TASK TO CARRY OUT -> Could you repeat the records below exactly, leaving the pictures out?

GIVEN RECORDS ->
::::
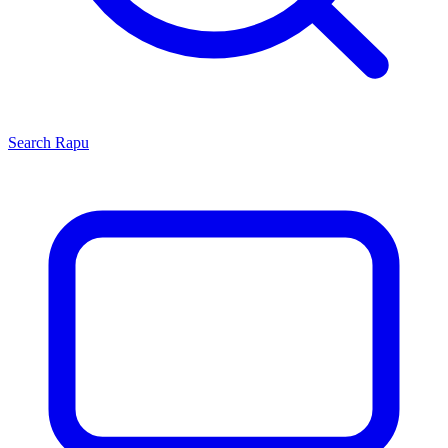
Search
Rapu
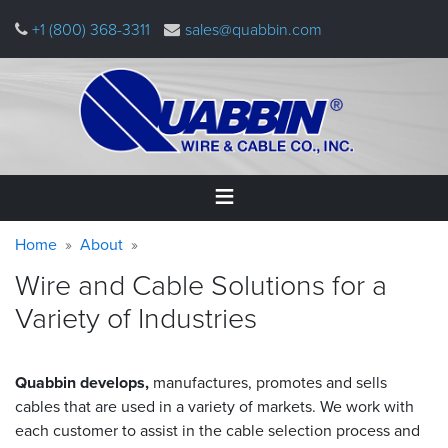
Skip
+1 (800) 368-3311
sales@quabbin.com
to
main
content
Warning
Breadcrumb
Home
Home
About
message
Wire and Cable Solutions for a
Products
Variety of Industries
&
Applications
Why
Quabbin develops,
manufactures, promotes and sells
Quabbin
cables that are used in a variety of markets. We work with
each customer to assist in the cable selection process and
About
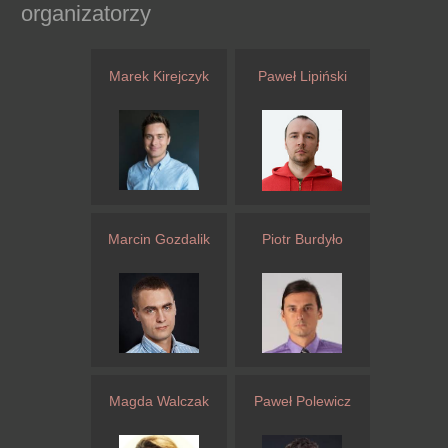
organizatorzy
Marek Kirejczyk
Paweł Lipiński
Marcin Gozdalik
Piotr Burdyło
Magda Walczak
Paweł Polewicz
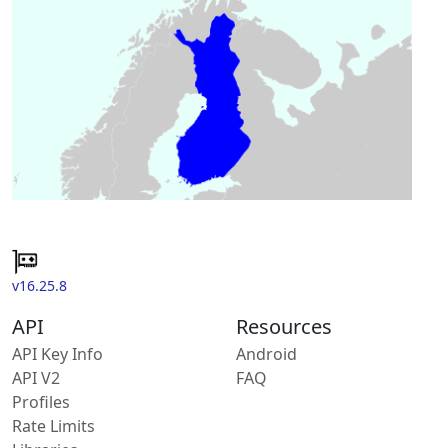
v16.25.8
API
Resources
API Key Info
Android
API V2
FAQ
Profiles
Rate Limits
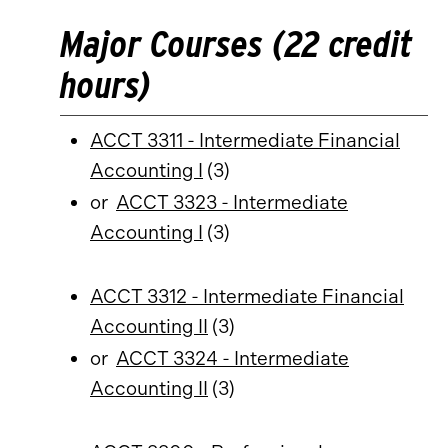
Major Courses (22 credit
hours)
ACCT 3311 - Intermediate Financial
Accounting I
(3)
or
ACCT 3323 - Intermediate
Accounting I
(3)
ACCT 3312 - Intermediate Financial
Accounting II
(3)
or
ACCT 3324 - Intermediate
Accounting II
(3)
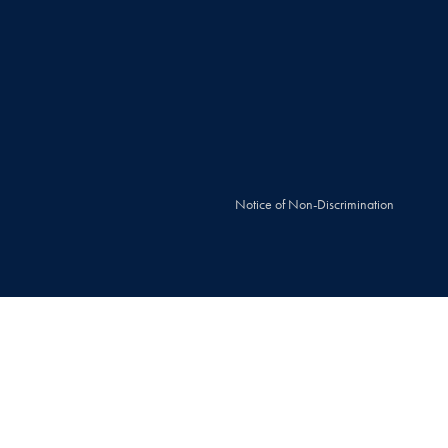
Notice of Non-Discrimination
::::
ANSWER SPACE ->
Search
Rapu
Skip
+1 (800) 368-3311
sales@quabbin.com
to
main
content
Warning
Breadcrumb
Home
Home
About
message
Wire and Cable Solutions for a
Products
Variety of Industries
&
Applications
Why
Quabbin develops,
manufactures, promotes and sells
Quabbin
cables that are used in a variety of markets. We work with
each customer to assist in the cable selection process and
About
organizatorzy
Marek Kirejczyk
Paweł Lipiński
Marcin Gozdalik
Piotr Burdyło
Magda Walczak
Paweł Polewicz
v16.25.8
API
Resources
API Key Info
Android
API V2
FAQ
Profiles
Rate Limits
Major Courses (22 credit
hours)
ACCT 3311 - Intermediate Financial
Accounting I
(3)
or
ACCT 3323 - Intermediate
Accounting I
(3)
ACCT 3312 - Intermediate Financial
Accounting II
(3)
or
ACCT 3324 - Intermediate
Accounting II
(3)
Notice of Non-Discrimination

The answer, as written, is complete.